Sampling & Top-P Logic
Sampling & Top-P Logic
The vlm_from_scratch library provides flexible text generation strategies to control the balance between coherence and creativity. Users can toggle between deterministic Greedy Decoding and stochastic Nucleus (Top-P) Sampling via the inference interface.
Generation Strategies
During inference, the model produces logits for the next token. How the next token is selected depends on the configuration passed to the generation loop:
1. Greedy Decoding
By default (or when do_sample=False), the model selects the token with the highest probability. This is best for factual tasks where the most "likely" answer is desired.
2. Temperature Scaling
When sampling is enabled, the temperature parameter modifies the logit distribution before the softmax layer:
- Low Temperature (< 1.0): Makes the distribution "sharper," increasing the likelihood of high-probability tokens and making the model more confident/conservative.
- High Temperature (> 1.0): Flattens the distribution, giving more weight to less likely tokens, resulting in more "creative" or diverse output.
3. Nucleus (Top-P) Sampling
Nucleus sampling further refines the selection by filtering the vocabulary. It identifies the smallest set of tokens whose cumulative probability exceeds the threshold p.
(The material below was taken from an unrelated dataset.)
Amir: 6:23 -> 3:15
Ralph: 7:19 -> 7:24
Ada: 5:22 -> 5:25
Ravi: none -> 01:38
Tokens outside this "nucleus" are zeroed out, preventing the model from picking extremely low-probability (and often nonsensical) tokens.
Usage Example
You can configure sampling parameters directly through the main inference entry point or when calling the test_inference function.
# Example: Creative sampling with high temperature and Top-P
from inference import main
main(
model_path="./paligemma-weight-folder",
prompt="Describe this image in detail",
image_file_path="example.jpg",
do_sample=True,
temperature=0.8,
top_p=0.9,
max_tokens_to_generate=100
)
API Reference
test_inference Parameters
The sampling logic is encapsulated within the test_inference function in inference.py.
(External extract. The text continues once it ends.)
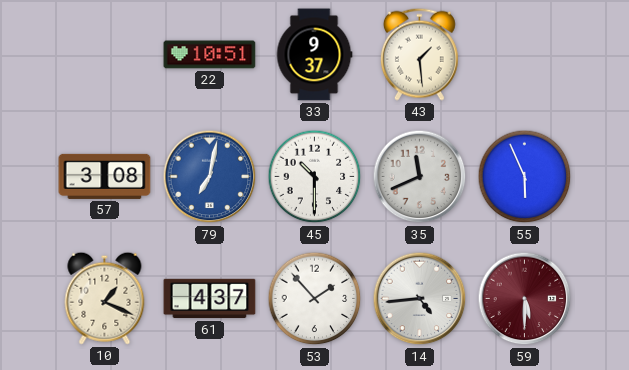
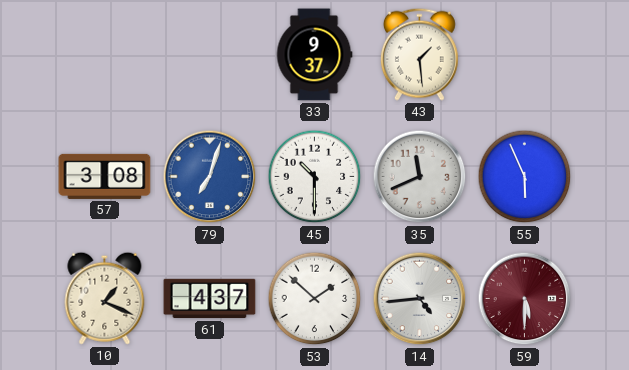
22: 10:51 -> none
79: 7:02 -> 7:03
53: 1:53 -> 1:52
| Parameter | Type | Default | Description |
| :--- | :--- | :--- | :--- |
| do_sample | bool | False | Whether or not to use sampling; use greedy decoding otherwise. |
| temperature | float | 0.8 | The value used to module the next token probabilities. |
| top_p | float | 0.9 | The cumulative probability threshold for nucleus sampling. |
| max_tokens_to_generate | int | 100 | The maximum number of tokens to append to the prompt. |
Internal Logic: _sample_top_p
While this is an internal utility, it defines the core behavior of the sampling mechanism:
def _sample_top_p(probs: torch.Tensor, p: float) -> torch.Tensor:
"""
Args:
probs (torch.Tensor): Softmaxed probabilities of shape (Batch, Vocab_Size).
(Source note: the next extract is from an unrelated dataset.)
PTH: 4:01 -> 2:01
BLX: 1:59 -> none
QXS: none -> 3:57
p (float): Cumulative probability threshold (0.0 < p <= 1.0).
Returns:
torch.Tensor: The sampled token index.
"""
Process Flow:
- Sort: Probabilities are sorted in descending order.
- Cumulative Sum: The cumulative distribution is calculated.
- Mask: Tokens that fall outside the cumulative threshold
pare masked (set to0.0). - Renormalize: The remaining probabilities are rescaled to sum to
1.0. - Multinomial: A token is sampled from the remaining filtered distribution.